Nell’ultima udienza erano state trattate le due posizioni più delicate dell’intera sentenza con la quale, con il rito abbreviato, il gup di Pescara, Gianluca Sarandrea, aveva condannato soltanto 5 dei 30 imputati, e peraltro soltanto tre in relazione al disastro. E fra questi il sindaco di Farindola, Ilario Lacchetta (condannato a 2 anni e 8 mesi di reclusione), e il dirigente della Provincia, Paolo D’Incecco (3 anni e 4 mesi). Due posizioni che sono state approfondite nell’ultima udienza dalle rispettive difese che hanno concluso chiedendo l’assoluzione.
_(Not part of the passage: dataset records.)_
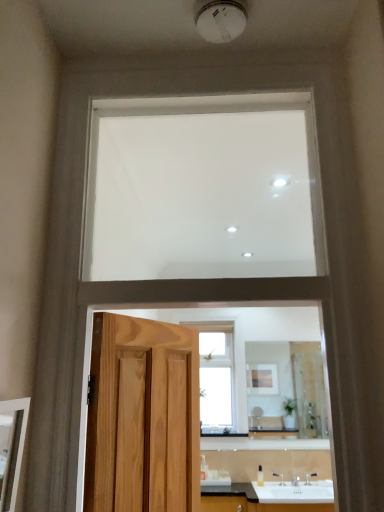 The height and width of the screenshot is (512, 384). Find the location of `clear glass window at center, acting as the second window starting from the front`. clear glass window at center, acting as the second window starting from the front is located at coordinates (216, 375).

Describe the element at coordinates (286, 388) in the screenshot. I see `clear glass mirror at center, which is counted as the 2th mirror, starting from the front` at that location.

Describe the element at coordinates (11, 448) in the screenshot. This screenshot has width=384, height=512. I see `matte wooden mirror at left, placed as the 2th mirror when sorted from bottom to top` at that location.

This screenshot has width=384, height=512. What do you see at coordinates (295, 492) in the screenshot?
I see `white glossy sink at lower center` at bounding box center [295, 492].

At what (x,y) coordinates should I click in order to perform the action: click on clear glass window at center, positioned as the 1th window in back-to-front order. Please return your answer as a coordinate pair (x, y). Image resolution: width=384 pixels, height=512 pixels. Looking at the image, I should click on (216, 375).

From a real-world perspective, is white glossy sink at lower center physically located above or below matte wooden mirror at left, which is the first mirror in top-to-bottom order?

Clearly, from a real-world perspective, white glossy sink at lower center is below matte wooden mirror at left, which is the first mirror in top-to-bottom order.

Is white glossy sink at lower center oriented away from matte wooden mirror at left, which is the first mirror in top-to-bottom order?

No, matte wooden mirror at left, which is the first mirror in top-to-bottom order, is not at the back of white glossy sink at lower center.

Would you say white glossy sink at lower center is inside or outside matte wooden mirror at left, placed as the 2th mirror when sorted from bottom to top?

white glossy sink at lower center lies outside matte wooden mirror at left, placed as the 2th mirror when sorted from bottom to top.

How far apart are white glossy sink at lower center and matte wooden mirror at left, the first mirror from the front?

2.89 meters.

Between clear glass window at center, arranged as the 2th window when viewed from the top, and clear glass mirror at center, the 2th mirror viewed from the left, which one has less height?

With less height is clear glass mirror at center, the 2th mirror viewed from the left.

Is there a large distance between clear glass window at center, positioned as the 1th window in back-to-front order, and clear glass mirror at center, which is counted as the 2th mirror, starting from the front?

clear glass window at center, positioned as the 1th window in back-to-front order, is actually quite close to clear glass mirror at center, which is counted as the 2th mirror, starting from the front.

In the scene shown: Is clear glass window at center, positioned as the 1th window in back-to-front order, surrounding clear glass mirror at center, the 2th mirror viewed from the left?

No, clear glass mirror at center, the 2th mirror viewed from the left, is located outside of clear glass window at center, positioned as the 1th window in back-to-front order.

Can you confirm if matte wooden mirror at left, the 2th mirror in the back-to-front sequence, is shorter than clear glass window at center, arranged as the 2th window when viewed from the top?

Yes.

From a real-world perspective, who is located higher, matte wooden mirror at left, which is the 1th mirror in left-to-right order, or clear glass window at center, arranged as the 2th window when viewed from the top?

clear glass window at center, arranged as the 2th window when viewed from the top, from a real-world perspective.

The height and width of the screenshot is (512, 384). In order to click on mirror in front of the clear glass window at center, positioned as the 1th window in back-to-front order in this screenshot , I will do `click(11, 448)`.

In the scene shown: Is matte wooden mirror at left, the 2th mirror in the back-to-front sequence, smaller than clear glass window at center, arranged as the 2th window when viewed from the top?

Indeed, matte wooden mirror at left, the 2th mirror in the back-to-front sequence, has a smaller size compared to clear glass window at center, arranged as the 2th window when viewed from the top.

Is matte wooden mirror at left, the first mirror from the front, located outside white glossy sink at lower center?

Yes, matte wooden mirror at left, the first mirror from the front, is not within white glossy sink at lower center.

In order to click on mirror that is on the left side of white glossy sink at lower center in this screenshot , I will do `click(11, 448)`.

Which of these two, matte wooden mirror at left, which is the 1th mirror in left-to-right order, or white glossy sink at lower center, stands shorter?

white glossy sink at lower center is shorter.

What's the angular difference between matte wooden mirror at left, the 2th mirror in the back-to-front sequence, and white glossy sink at lower center's facing directions?

They differ by 88.6 degrees in their facing directions.

Considering the positions of objects clear glass window at center, acting as the second window starting from the front, and matte wooden mirror at left, placed as the 2th mirror when sorted from bottom to top, in the image provided, who is more to the left, clear glass window at center, acting as the second window starting from the front, or matte wooden mirror at left, placed as the 2th mirror when sorted from bottom to top,?

Positioned to the left is matte wooden mirror at left, placed as the 2th mirror when sorted from bottom to top.

Is clear glass window at center, arranged as the 2th window when viewed from the top, bigger than matte wooden mirror at left, which is the 1th mirror in left-to-right order?

Yes.

From a real-world perspective, who is located lower, clear glass window at center, positioned as the 1th window in back-to-front order, or matte wooden mirror at left, which is the 1th mirror in left-to-right order?

matte wooden mirror at left, which is the 1th mirror in left-to-right order.

Looking at this image, considering the positions of objects white matte window at upper center, which ranks as the second window in back-to-front order, and clear glass window at center, arranged as the 2th window when viewed from the top, in the image provided, who is behind, white matte window at upper center, which ranks as the second window in back-to-front order, or clear glass window at center, arranged as the 2th window when viewed from the top,?

clear glass window at center, arranged as the 2th window when viewed from the top, is more distant.

Is point (205, 178) positioned behind point (226, 347)?

No.

Would you say white matte window at upper center, which ranks as the second window in back-to-front order, is inside or outside clear glass window at center, acting as the second window starting from the front?

white matte window at upper center, which ranks as the second window in back-to-front order, is not inside clear glass window at center, acting as the second window starting from the front, it's outside.

Is clear glass window at center, acting as the second window starting from the front, outside of white glossy sink at lower center?

That's correct, clear glass window at center, acting as the second window starting from the front, is outside of white glossy sink at lower center.

Measure the distance from clear glass window at center, arranged as the 2th window when viewed from the top, to white glossy sink at lower center.

clear glass window at center, arranged as the 2th window when viewed from the top, and white glossy sink at lower center are 33.57 inches apart from each other.

Is point (210, 411) less distant than point (315, 494)?

No, it is behind (315, 494).

The image size is (384, 512). I want to click on mirror on the left side of white glossy sink at lower center, so click(x=11, y=448).

Identify the location of mirror lying on the right of clear glass window at center, positioned as the 1th window in back-to-front order. The height and width of the screenshot is (512, 384). (286, 388).

Estimate the real-world distances between objects in this image. Which object is further from matte wooden mirror at left, marked as the second mirror in a right-to-left arrangement, clear glass window at center, arranged as the 2th window when viewed from the top, or white matte window at upper center, the first window in the top-to-bottom sequence?

Among the two, clear glass window at center, arranged as the 2th window when viewed from the top, is located further to matte wooden mirror at left, marked as the second mirror in a right-to-left arrangement.

Based on their spatial positions, is matte wooden mirror at left, which is the 1th mirror in left-to-right order, or white glossy sink at lower center closer to clear glass window at center, arranged as the 2th window when viewed from the top?

Based on the image, white glossy sink at lower center appears to be nearer to clear glass window at center, arranged as the 2th window when viewed from the top.

Which object lies further to the anchor point matte wooden mirror at left, the first mirror from the front, white matte window at upper center, the first window in the top-to-bottom sequence, or clear glass window at center, arranged as the 2th window when viewed from the top?

clear glass window at center, arranged as the 2th window when viewed from the top, is positioned further to the anchor matte wooden mirror at left, the first mirror from the front.

From the image, which object appears to be nearer to white glossy sink at lower center, white matte window at upper center, the first window in the top-to-bottom sequence, or clear glass window at center, the 1th window ordered from the bottom?

clear glass window at center, the 1th window ordered from the bottom, is closer to white glossy sink at lower center.

Looking at the image, which one is located further to clear glass window at center, positioned as the 1th window in back-to-front order, matte wooden mirror at left, the 2th mirror in the back-to-front sequence, or white matte window at upper center, which ranks as the second window in back-to-front order?

The object further to clear glass window at center, positioned as the 1th window in back-to-front order, is matte wooden mirror at left, the 2th mirror in the back-to-front sequence.

From the image, which object appears to be farther from matte wooden mirror at left, the first mirror from the front, clear glass mirror at center, the 2th mirror positioned from the top, or white glossy sink at lower center?

Based on the image, clear glass mirror at center, the 2th mirror positioned from the top, appears to be further to matte wooden mirror at left, the first mirror from the front.

Considering their positions, is clear glass mirror at center, which is the first mirror from right to left, positioned closer to matte wooden mirror at left, placed as the 2th mirror when sorted from bottom to top, than clear glass window at center, the 1th window ordered from the bottom?

clear glass window at center, the 1th window ordered from the bottom.

Estimate the real-world distances between objects in this image. Which object is closer to white glossy sink at lower center, clear glass mirror at center, which is the first mirror from right to left, or white matte window at upper center, which ranks as the second window in back-to-front order?

Among the two, clear glass mirror at center, which is the first mirror from right to left, is located nearer to white glossy sink at lower center.

Locate an element on the screen. The width and height of the screenshot is (384, 512). window between white matte window at upper center, the 1th window from the front, and clear glass mirror at center, which is counted as the 1th mirror, starting from the bottom, from front to back is located at coordinates (216, 375).

You are a GUI agent. You are given a task and a screenshot of the screen. Output one action in this format:
    pyautogui.click(x=<x>, y=<y>)
    Task: Click on the mirror between clear glass window at center, acting as the second window starting from the front, and white glossy sink at lower center in the up-down direction
    
    Given the screenshot: What is the action you would take?
    pyautogui.click(x=286, y=388)

I want to click on window between matte wooden mirror at left, which is the 1th mirror in left-to-right order, and white glossy sink at lower center, along the z-axis, so click(x=203, y=188).

Find the location of a particular element. sink between white matte window at upper center, which ranks as the second window in back-to-front order, and clear glass window at center, positioned as the 1th window in back-to-front order, from front to back is located at coordinates (295, 492). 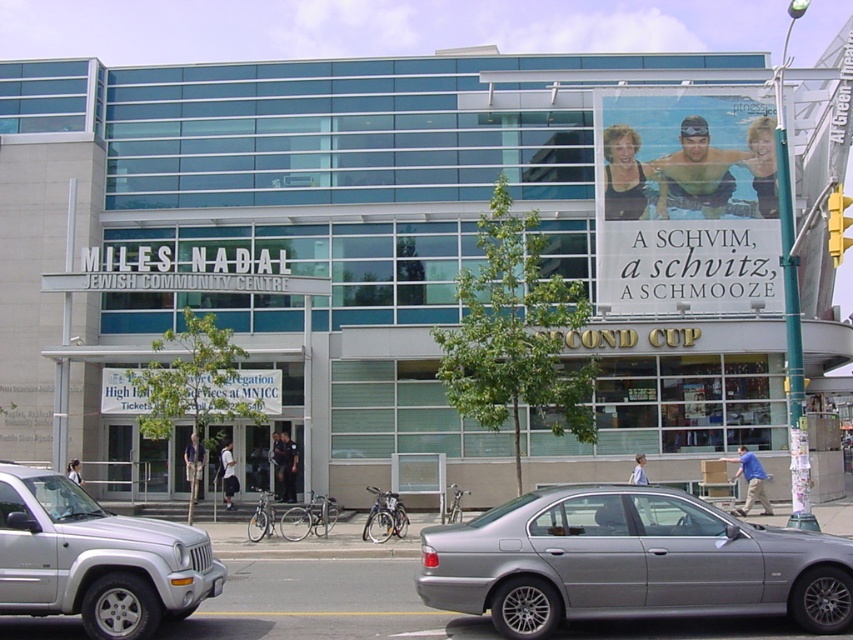 You are a pedestrian standing on the sidewalk in front of the Miles Nadal Jewish Community Centre. You see a silver metallic sedan at center and a matte plastic sign at upper right. Which object is closer to the building?

The silver metallic sedan at center is closer to the building because it is positioned on the left side of the matte plastic sign at upper right, meaning both are in front of the building but the sedan is nearer.

You are a delivery person who needs to park your 1.8 meters tall delivery box next to the silver metallic sedan at center and the silver metallic suv at lower left. Which vehicle should you place the box next to so it doesn

The silver metallic sedan at center has a lesser height compared to the silver metallic suv at lower left. Therefore, the delivery box should be placed next to the silver metallic suv at lower left since its height can accommodate the 1.8 meters tall box without obstruction.

In the scene shown: You are a pedestrian standing on the sidewalk in front of the Miles Nadal Jewish Community Centre. You want to walk from the silver metallic suv at lower left to the matte plastic sign at upper right. Which direction should you move relative to the sign?

The silver metallic suv at lower left is behind the matte plastic sign at upper right, so to reach the sign from the suv, you should move forward towards the matte plastic sign at upper right.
La Corte, presieduta da Aldo Manfredi, ha disposto per questa settimana ben due udienze del processo: oltre a quella del 10 gennaio è prevista un’altra udienza per il 12 gennaio, quando verranno discusse le posizioni di altri quattro imputati appellati e cioè il tecnico Tino Chiappino, il funzionario del Comune di Farindola, Enrico Colangeli e i due prefettizi Leonardo Bianco e Ida De Cesaris, anche se il legale di quest’ultima, l’avvocato Daniele Ripamonti, potrebbe discutere il 24 gennaio insieme alla posizione dell’ex prefetto Francesco Provolo. Le undici udienze programmate termineranno il 7 febbraio mentre la sentenza è prevista per il 9 febbraio. (m.cir.)